Two years of heavy exposure to TCE, a liquid chemical that lingers in the air, water, and soil, can increase the risk of developing Parkinson’s disease by 70%.

Previous research has linked TCE, or trichloroethylene, to some types of cancer, but a new study published in the journal JAMA Neurology On May 15, 2023, it is believed to be the first large-scale study to prove an association with Parkinson’s disease.

TCE has been used industrially and commercially for nearly 100 years, and was used as a surgical anesthetic until it was banned in 1977. More recently it has been used as a degreasing solvent. Today, it is mainly used to reduce industrial metal parts. This entails heating the PCBs in the degreaser tanks to create steam that melts the grease, but also releases the chemical into the atmosphere. Once TCE enters the soil or groundwater, it can persist for decades.

In the study, researchers led by the University of California, San Francisco and San Francisco VA Medical Center compared diagnoses of Parkinson’s disease in nearly 160,000 Navy and Navy veterans. Just over half came from Camp Lejeune in North Carolina, where emergency and revitalization operations were being used to reduce military equipment and the water was polluted; The rest came from Camp Pendleton in California, where the water was not contaminated.

Service personnel spent at least three months in the camps between 1975 and 1985, during which time the Water Emergency Operations and Revival Division at Camp Lejeune exceeded maximum safety levels by 70-fold. The researchers had access to health follow-up data for service members between 1997 and 2021, by which time Parkinson’s disease is expected to develop.

Researchers found that of 430 veterans diagnosed with Parkinson’s disease, the risk for Lejeune veterans was 70% higher than for Pendleton veterans.

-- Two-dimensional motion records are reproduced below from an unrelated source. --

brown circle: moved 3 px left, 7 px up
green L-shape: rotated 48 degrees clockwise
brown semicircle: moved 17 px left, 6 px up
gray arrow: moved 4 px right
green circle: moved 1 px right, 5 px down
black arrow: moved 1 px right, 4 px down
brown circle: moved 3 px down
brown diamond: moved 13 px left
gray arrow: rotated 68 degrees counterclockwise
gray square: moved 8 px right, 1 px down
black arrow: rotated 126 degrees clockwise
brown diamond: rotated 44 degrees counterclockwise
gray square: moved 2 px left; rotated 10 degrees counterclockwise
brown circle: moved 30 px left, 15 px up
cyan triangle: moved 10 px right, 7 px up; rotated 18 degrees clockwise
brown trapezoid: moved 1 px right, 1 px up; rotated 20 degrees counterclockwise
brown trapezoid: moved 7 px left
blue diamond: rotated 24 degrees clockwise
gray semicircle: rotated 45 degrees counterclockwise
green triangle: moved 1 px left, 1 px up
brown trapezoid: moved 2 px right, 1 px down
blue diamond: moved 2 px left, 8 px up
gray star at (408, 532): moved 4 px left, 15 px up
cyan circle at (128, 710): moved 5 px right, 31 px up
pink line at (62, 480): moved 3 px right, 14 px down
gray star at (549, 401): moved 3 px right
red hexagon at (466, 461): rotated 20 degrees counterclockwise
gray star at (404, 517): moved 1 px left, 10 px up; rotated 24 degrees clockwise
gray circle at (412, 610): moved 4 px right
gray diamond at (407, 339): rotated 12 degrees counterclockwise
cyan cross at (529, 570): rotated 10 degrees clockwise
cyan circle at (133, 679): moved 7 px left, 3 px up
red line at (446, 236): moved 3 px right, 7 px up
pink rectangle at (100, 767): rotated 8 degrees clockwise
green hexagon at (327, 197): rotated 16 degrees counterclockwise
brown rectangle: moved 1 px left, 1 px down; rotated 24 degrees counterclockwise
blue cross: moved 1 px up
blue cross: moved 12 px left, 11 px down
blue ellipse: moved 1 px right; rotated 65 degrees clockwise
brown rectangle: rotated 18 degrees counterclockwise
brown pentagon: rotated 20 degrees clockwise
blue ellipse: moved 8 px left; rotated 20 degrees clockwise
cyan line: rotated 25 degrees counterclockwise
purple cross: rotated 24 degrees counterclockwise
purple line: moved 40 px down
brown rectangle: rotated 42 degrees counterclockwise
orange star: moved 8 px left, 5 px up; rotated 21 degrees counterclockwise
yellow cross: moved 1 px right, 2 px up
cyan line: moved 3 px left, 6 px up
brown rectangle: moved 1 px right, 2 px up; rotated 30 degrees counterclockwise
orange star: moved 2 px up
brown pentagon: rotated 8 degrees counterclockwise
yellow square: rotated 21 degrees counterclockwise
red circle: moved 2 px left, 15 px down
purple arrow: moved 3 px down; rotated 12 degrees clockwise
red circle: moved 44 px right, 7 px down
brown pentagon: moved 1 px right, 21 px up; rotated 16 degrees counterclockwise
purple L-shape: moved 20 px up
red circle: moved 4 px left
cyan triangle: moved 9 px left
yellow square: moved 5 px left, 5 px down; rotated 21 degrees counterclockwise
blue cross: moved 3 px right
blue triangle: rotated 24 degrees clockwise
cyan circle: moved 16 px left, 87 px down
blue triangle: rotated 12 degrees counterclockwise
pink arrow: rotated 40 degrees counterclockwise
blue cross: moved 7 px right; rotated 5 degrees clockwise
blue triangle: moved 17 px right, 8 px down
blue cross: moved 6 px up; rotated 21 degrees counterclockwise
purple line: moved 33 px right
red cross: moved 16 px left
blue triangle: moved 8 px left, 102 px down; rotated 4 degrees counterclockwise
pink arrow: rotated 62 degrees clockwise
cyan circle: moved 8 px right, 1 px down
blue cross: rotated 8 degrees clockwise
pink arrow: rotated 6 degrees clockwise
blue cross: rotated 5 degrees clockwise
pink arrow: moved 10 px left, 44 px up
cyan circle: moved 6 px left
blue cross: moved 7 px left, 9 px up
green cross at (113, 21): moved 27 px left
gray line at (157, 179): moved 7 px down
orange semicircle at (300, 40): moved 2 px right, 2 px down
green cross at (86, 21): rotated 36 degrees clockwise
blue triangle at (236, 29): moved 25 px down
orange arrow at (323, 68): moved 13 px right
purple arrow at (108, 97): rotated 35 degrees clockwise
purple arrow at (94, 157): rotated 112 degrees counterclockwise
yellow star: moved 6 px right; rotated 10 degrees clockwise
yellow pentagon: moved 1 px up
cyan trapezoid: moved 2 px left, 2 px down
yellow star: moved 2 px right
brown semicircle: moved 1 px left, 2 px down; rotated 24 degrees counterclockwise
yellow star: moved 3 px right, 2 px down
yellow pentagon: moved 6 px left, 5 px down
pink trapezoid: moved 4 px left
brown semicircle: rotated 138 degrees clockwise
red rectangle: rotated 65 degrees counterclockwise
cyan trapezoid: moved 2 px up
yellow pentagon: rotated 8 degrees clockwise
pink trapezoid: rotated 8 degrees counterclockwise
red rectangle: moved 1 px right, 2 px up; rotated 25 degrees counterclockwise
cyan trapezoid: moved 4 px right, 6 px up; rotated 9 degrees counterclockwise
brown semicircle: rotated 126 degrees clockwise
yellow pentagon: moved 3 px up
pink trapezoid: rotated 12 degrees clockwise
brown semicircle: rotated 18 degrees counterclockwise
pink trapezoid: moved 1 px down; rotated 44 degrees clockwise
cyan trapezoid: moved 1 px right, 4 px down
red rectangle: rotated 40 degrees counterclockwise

On average, service personnel in both camps were stationed there for approximately two years from 1975 to 1985. Residency began at an average age of 20, and a diagnosis of Parkinson’s disease occurred at an average age of 54 in Lejeune and 53 in Pendleton, which indicates that the disease It has taken decades to develop after TCE exposure.

First author Samuel M. Supplies contain measurable amounts of the chemical.

TCE production increased

“TCE remains a commonly used chemical in the United States and around the world. Its production has increased over the past several years and is widely available online,” he said.

“Unfortunately, there is no easy way to know if you have had an exposure, unless you have come into direct contact with it. Many of us have detectable levels of TCE in our bodies, but it is metabolized and excreted very quickly, so blood and urine tests reflect exposure.” very modern.”

In addition, the researchers found that the Lejeune veterans had a higher prevalence of prodromal Parkinson’s disease — symptoms that are suggestive of Parkinson’s disease but do not yet meet the criteria for a diagnosis of the disease.

“Loss of smell, a sleep disorder known as RBD, anxiety, depression and constipation can all be early signs of Parkinson’s disease, but only a very small portion of people with it will develop it,” said lead researcher Carolyn M. Tanner. , MD, of the University of California, San Francisco’s Department of Neurology, Weill Neuroscience Institute and SFVA.

“The risk of developing Parkinson’s disease in the future can be estimated using a risk score based on these symptoms. Legionnaires veterans had higher risk scores than Pendleton veterans, indicating that they are more likely to develop Parkinson’s disease in the future.”